Assuming safety improves for both truck operators and other vehicles on the highway interacting with these trucks, the next big question has to do with truck driver jobs. The trucking industry currently has over 3.5 million Class 8 heavy-duty (GVWR of 33,001 pounds or more) truck drivers, but it has steadily lost its most experienced baby boomer drivers due to retirement or disability. While truckers were highly unionized until the 1970s, about 13% of the drivers are in unions, and over 10% of truck drivers, about 350,000, are solo operators who own their own trucks. The average age of truck drivers is 55, with 94% male, averaging only $45,000 per year in annual salary. Sadly, truck drivers also suffer a higher degree of chronic disease, including obesity, diabetes and high blood pressure. Adding to severe driver shortages is the fact that younger generations of employees are not interested in being in a sedentary, and often lonely, job. Long-haul truck drivers average 240 nights a year away from home, sleeping in the cab, motels or at truck stops and eating at diners or fast food restaurants. Over 100,000 truck driver positions are expected to be open in 2020 alone, with greater shortages predicted for the future. A bigger question will be the nature of work that new drivers will experience. What can a truck driver/operator expect as a job description in the future?
See also: Rapid Evolution of Autonomous Vehicles
So how does all of this new technology affect workers? Are truck drivers going to be out of a job? Employers say that their intention is to have truck drivers in the cab to assist in loading and delivery, security, as well as logistics, route planning, and communications. So far, trucking companies state that their drivers for the foreseeable future will remain in the truck cab, much like an airline co-pilot, with the ability to take over the driving in the case of emergencies.
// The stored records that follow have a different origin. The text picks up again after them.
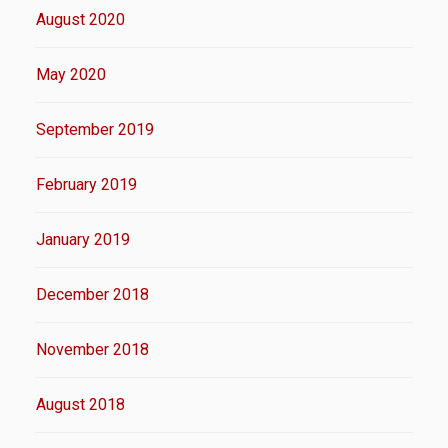
August 2020
May 2020
September 2019
February 2019
January 2019
December 2018
November 2018
August 2018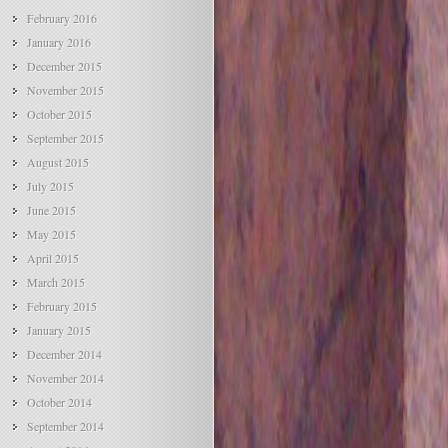
February 2016
January 2016
December 2015
November 2015
October 2015
September 2015
August 2015
July 2015
June 2015
May 2015
April 2015
March 2015
February 2015
January 2015
December 2014
November 2014
October 2014
September 2014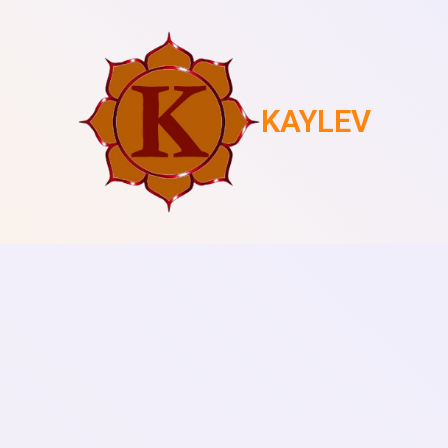
KAYLEV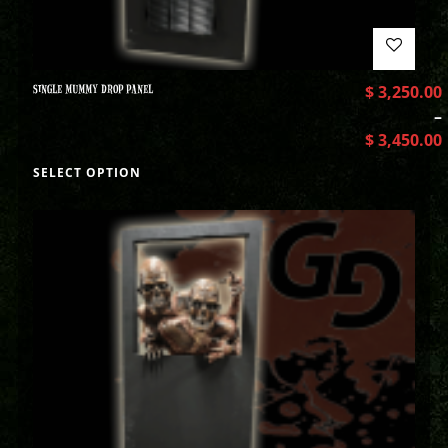
SINGLE MUMMY DROP PANEL
$
3,250.00
–
$
3,450.00
SELECT OPTION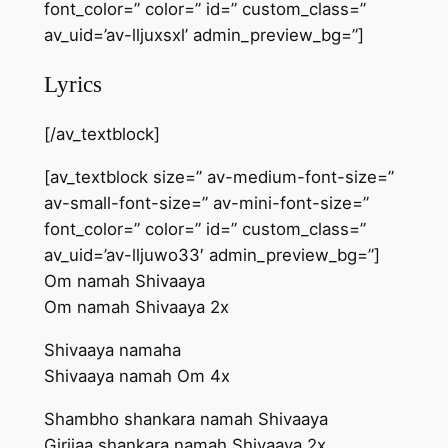
font_color=” color=” id=” custom_class=”
av_uid=’av-lljuxsxl’ admin_preview_bg=”]
Lyrics
[/av_textblock]
[av_textblock size=” av-medium-font-size=”
av-small-font-size=” av-mini-font-size=”
font_color=” color=” id=” custom_class=”
av_uid=’av-lljuwo33′ admin_preview_bg=”]
Om namah Shivaaya
Om namah Shivaaya 2x
Shivaaya namaha
Shivaaya namah Om 4x
Shambho shankara namah Shivaaya
Girijaa shankara namah Shivaaya 2x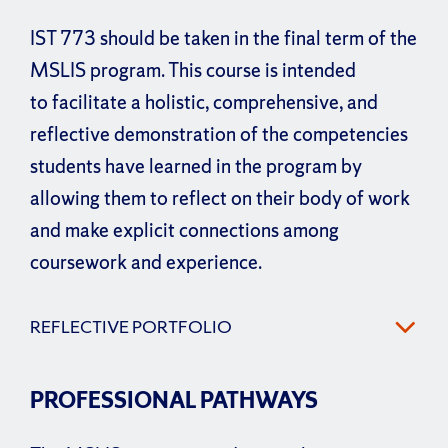
IST 773 should be taken in the final term of the
MSLIS program. This course is intended
to facilitate a holistic, comprehensive, and
reflective demonstration of the competencies
students have learned in the program by
allowing them to reflect on their body of work
and make explicit connections among
coursework and experience.
REFLECTIVE PORTFOLIO
PROFESSIONAL PATHWAYS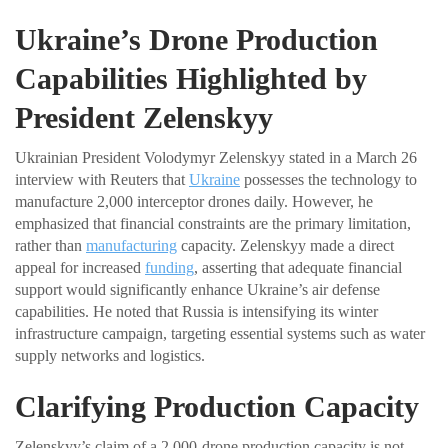
Ukraine’s Drone Production
Capabilities Highlighted by
President Zelenskyy
Ukrainian President Volodymyr Zelenskyy stated in a March 26
interview with Reuters that
Ukraine
possesses the technology to
manufacture 2,000 interceptor drones daily. However, he
emphasized that financial constraints are the primary limitation,
rather than
manufacturing
capacity. Zelenskyy made a direct
appeal for increased
funding
, asserting that adequate financial
support would significantly enhance Ukraine’s air defense
capabilities. He noted that Russia is intensifying its winter
infrastructure campaign, targeting essential systems such as water
supply networks and logistics.
Clarifying Production Capacity
Zelenskyy’s claim of a 2,000-drone production capacity is not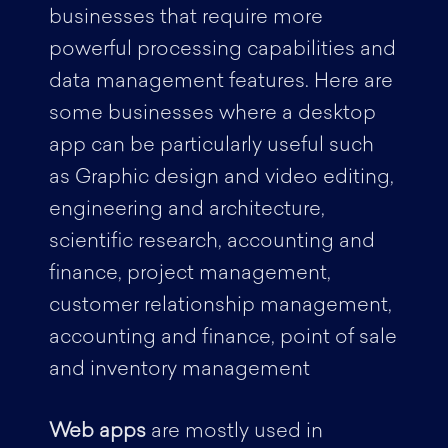
businesses that require more
powerful processing capabilities and
data management features. Here are
some businesses where a desktop
app can be particularly useful such
as Graphic design and video editing,
engineering and architecture,
scientific research, accounting and
finance, project management,
customer relationship management,
accounting and finance, point of sale
and inventory management
Web apps
are mostly used in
Automation and robotics have had a huge impact on our country’s workforce, but additional advancements are well on their way. It’s expected, for instance, that ride-sharing programs like Uber and Lyft will be displaced ultimately by autonomous vehicles operating 24/7. This technological leap in transportation should ultimately translate into massive productivity increases. But qualified drivers are needed in the interim to see us through this transition phase before autonomous vehicles, including trucks, are the norm. Our nation’s most important economic asset – employees – may struggle as employment opportunities shift direction, but autonomous driving technologies will change the employment landscape, creating efficiencies and enhancing workplace safety in ways we’ve never witnessed.